Comedy short: I loved the Bowery Boys, the Three Stooges, Laurel and Hardy and other comic titans. Sometimes these fillers were so long that they stood as the second feature. Great stuff! I wish they'd bring them back. I think the Stooges' films ought to be preserved in museums for future generations.
Race reel: Upon entering the theater you'd be given a ticket with a number on it. Then a film would show a bunch of guys racing while having goofy spills and adventures along the way. If the racer with your number won, you could go up to the concession stand and get a free popcorn.
Singalong: While an old standard like "Let Me Call You Sweetheart" would play, a white ball would bounce across the screen from one syllable of each word to another, keeping the (presumably singing) audience in time with the music.
Serial: This was a multi-part story in which each episode ended with the hero in dire straits, and you had to come back next week to see how he got out of it.

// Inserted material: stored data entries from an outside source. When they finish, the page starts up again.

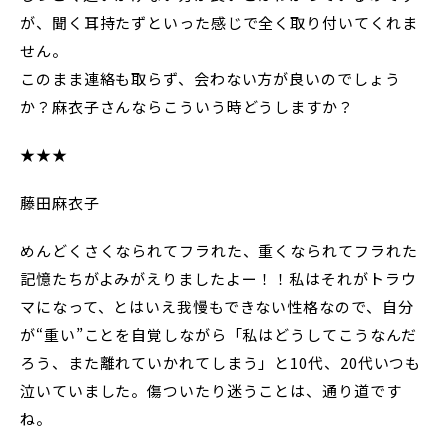
が、聞く耳持たずといった感じで全く取り付いてくれま
せん。
このまま連絡も取らず、会わない方が良いのでしょう
か？麻衣子さんならこういう時どうしますか？
★★★
藤田麻衣子
めんどくさくなられてフラれた、重くなられてフラれた
記憶たちがよみがえりましたよー！！私はそれがトラウ
マになって、とはいえ我慢もできない性格なので、自分
が“重い”ことを自覚しながら「私はどうしてこうなんだ
ろう、また離れていかれてしまう」と10代、20代いつも
泣いていました。傷ついたり迷うことは、通り道です
ね。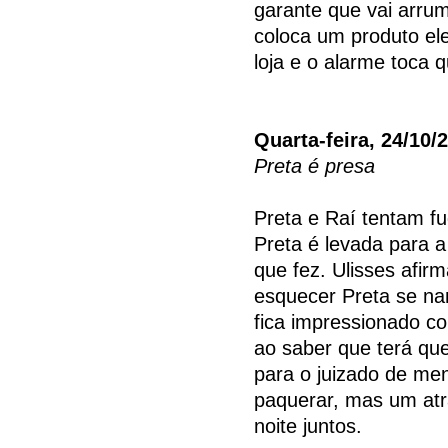
garante que vai arrum
coloca um produto el
loja e o alarme toca q
Quarta-feira, 24/10/
Preta é presa
Preta e Raí tentam f
Preta é levada para a
que fez. Ulisses afir
esquecer Preta se nam
fica impressionado c
ao saber que terá que
para o juizado de me
paquerar, mas um atr
noite juntos.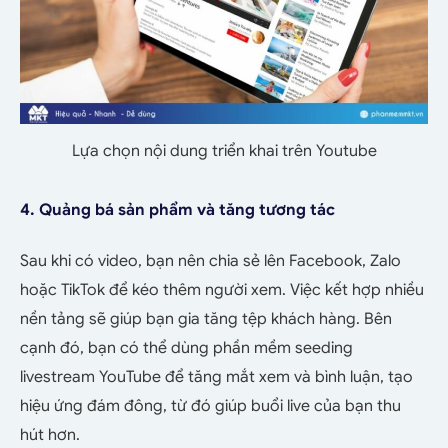
Lựa chọn nội dung triển khai trên Youtube
4. Quảng bá sản phẩm và tăng tương tác
Sau khi có video, bạn nên chia sẻ lên Facebook, Zalo
hoặc TikTok để kéo thêm người xem. Việc kết hợp nhiều
nền tảng sẽ giúp bạn gia tăng tệp khách hàng. Bên
cạnh đó, bạn có thể dùng phần mềm seeding
livestream YouTube để tăng mắt xem và bình luận, tạo
hiệu ứng đám đông, từ đó giúp buổi live của bạn thu
hút hơn.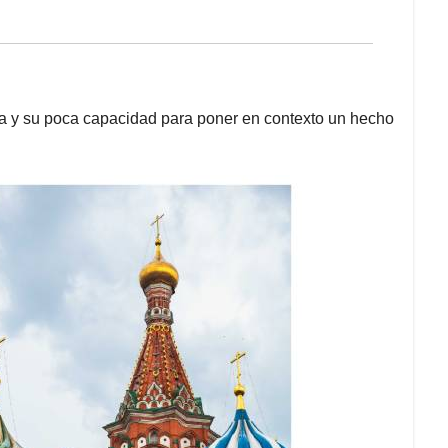
bita y su poca capacidad para poner en contexto un hecho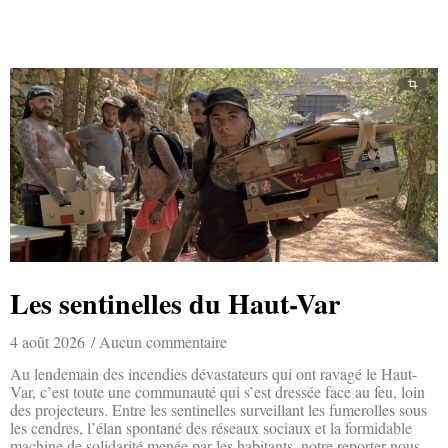
Les sentinelles du Haut-Var
4 août 2026
Aucun commentaire
Au lendemain des incendies dévastateurs qui ont ravagé le Haut-
Var, c’est toute une communauté qui s’est dressée face au feu, loin
des projecteurs. Entre les sentinelles surveillant les fumerolles sous
les cendres, l’élan spontané des réseaux sociaux et la formidable
machine de solidarité menée par les habitants, notre reporter nous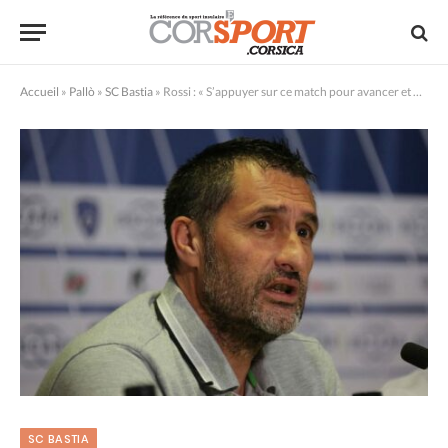
Accueil
»
Pallò
»
SC Bastia
»
Rossi : « S’appuyer sur ce match pour avancer et progresser »
SC BASTIA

The differences didn't stop there. Decades ago theaters held events to build up trade. Sometimes a star whose movie was due in a few weeks would make a personal appearance on stage. As a holdover from the old vaudeville days, some theaters would package a movie with a stage show – perhaps a magician or a singing group. Bank night was a surreptitious form of gambling in which audience members could win prizes. Dish night? A patron could build up a set of dinnerware at discount prices by seeing enough movies.